Iran and Saudi Arabia have been at odds for quite some time, but this latest saga in the ever-growing tension between the two has led me again to the passages of Ezekiel chapters 37, 38 and 39. There we find a 2,500-year-old prophecy that’s quite specific. Ezekiel tells us that there will be a coming war. On one side of that war is Persia. Students of history will remember that Persia is the ancient name for the land now occupied by modern-day Iran. On the other side of that conflict, where God Himself will intervene, is what is referred to as Sheba and Dedan, which is now ruled by – you guessed it – Saudi Arabia.
So as you can imagine, Biblical scholars around the world are paying close attention to this. Are we living in the days when those ancient prophecies from Ezekiel are about to be fulfilled? Current events certainly seem to be a pattern heading in that direction. We don’t need to fear, when it occurs prophecy is being fulfilled. Instead, we can look to these events as the reason to be hopeful.
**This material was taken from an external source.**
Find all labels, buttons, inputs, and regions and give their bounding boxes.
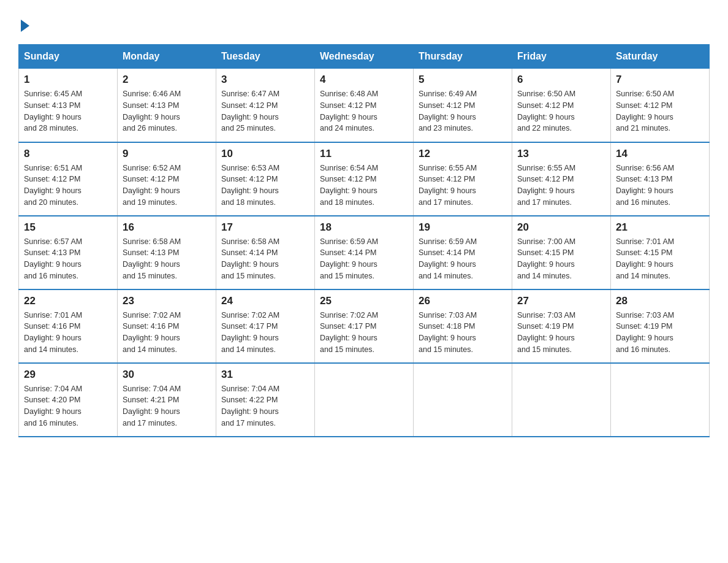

Oftentimes prophecy can seem confusing, unclear, and even scary. Yet there are moments when I see that what we were told thousands of years ago is aligning with events in the present day. I say I’m hopeful, not crippled by fear, because these moments serve as a reminder that God and His Word can indeed be trusted. And when I think about what the final days in this world mean for my fellow brothers and sisters in Christ, I’m filled with joy at the thought of Jesus return to rule and reign with us at His side.
“When these things begin to take place, stand up and lift up your heads because your redemption is drawing near,” Jesus tells us in the Gospel of Luke. So we do not fear that day. We look forward to the completion of our redemption with great anticipation. We pray as the early Church did, “Maranatha!” which means as a declaration, “The Lord is coming!” and also as a prayer, “Oh Lord, come!”